Tot die vraag beantwoord wordt, blijft AI in politiek Den Haag vooral een modewoord. Het klinkt slim, maar is inhoudelijk leeg. Zo faalt de politiek op twee vlakken. Zij bereikt noch de economische groei waar de ondernemers uit het publiek naar verlangen, noch slaagt ze erin een morele koploper te zijn voor privacy, democratie en mensgericht beleid.
Het Nederlandse Tech Verkiezingsdebat was een initiatief van NLTech, Techleap en Kickstart AI. Deelnemers waren (kandidaat-)Kamerleden Wimar Bolhuis (GroenLinks-PvdA), Maes van Lanschot (CDA), Claire Martens - America (VVD), Joost Sneller (D66), Marieke Koekkoek (Volt) en Christian van der Krift (ChristenUnie).
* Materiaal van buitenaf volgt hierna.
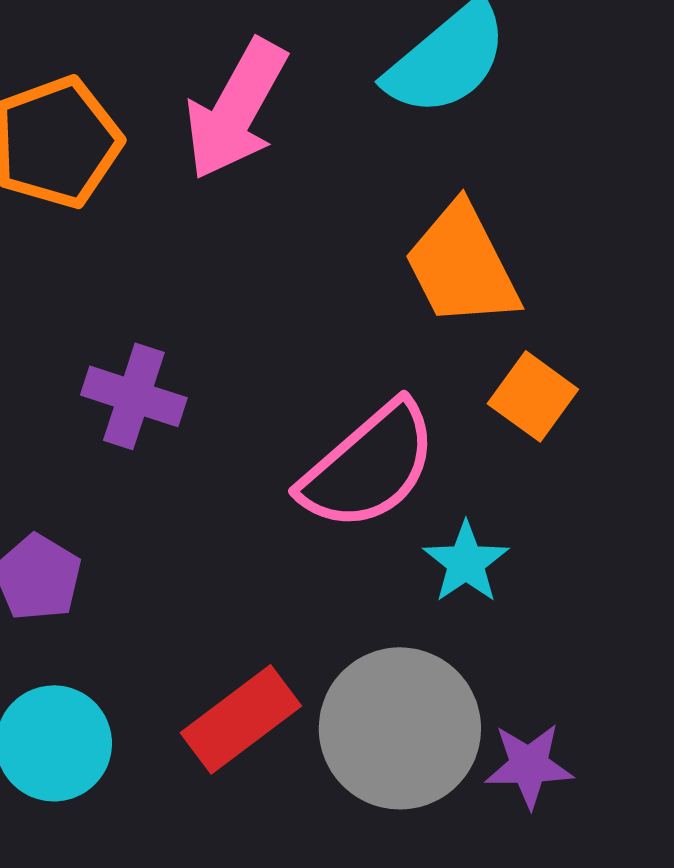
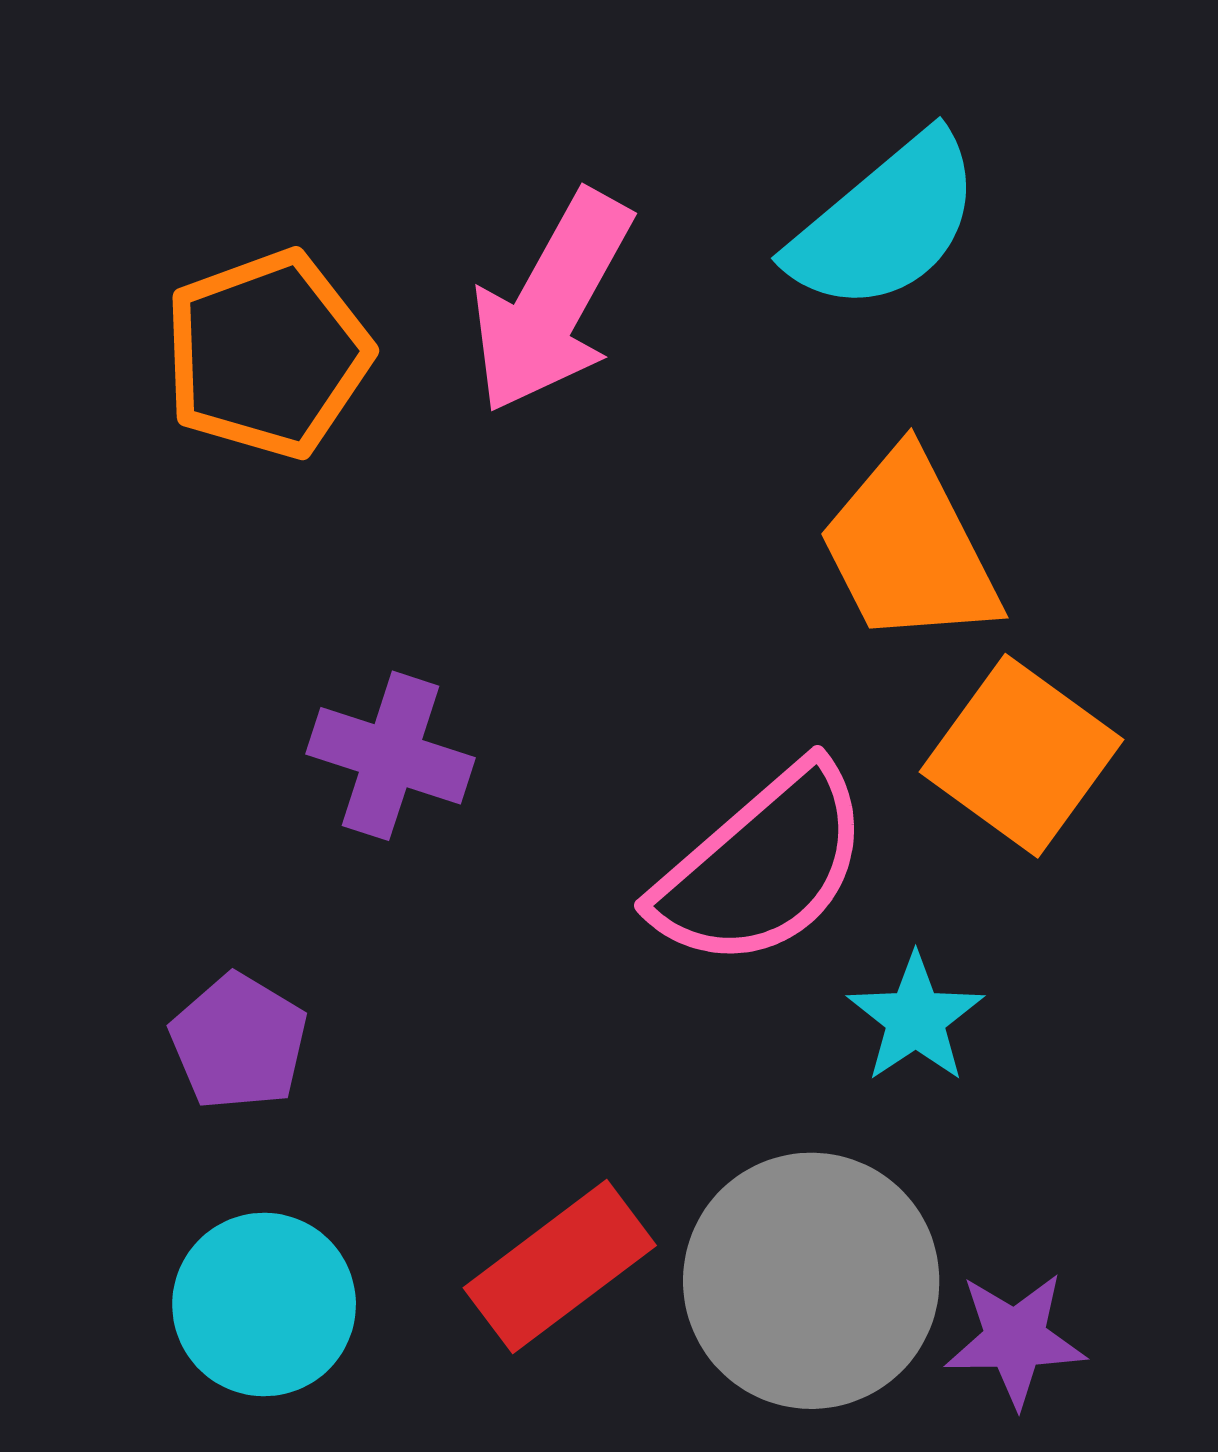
orange square: (533, 396) -> (1021, 756), size x1.4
De stellingen werden ingeleid door Constantijn van Oranje (Techleap, Special Envoy), Jitse Groen (Just Eat Takeaway.com, CEO), Natasha ten Cate (Booking.com, SVP Marketplace), Nils Beers (KickstartAI, CEO), Jacqueline van den Ende (Carbon Equity, Co-Founder/CEO) en Merel Boers (Nicolab, Co-Founder/CEO).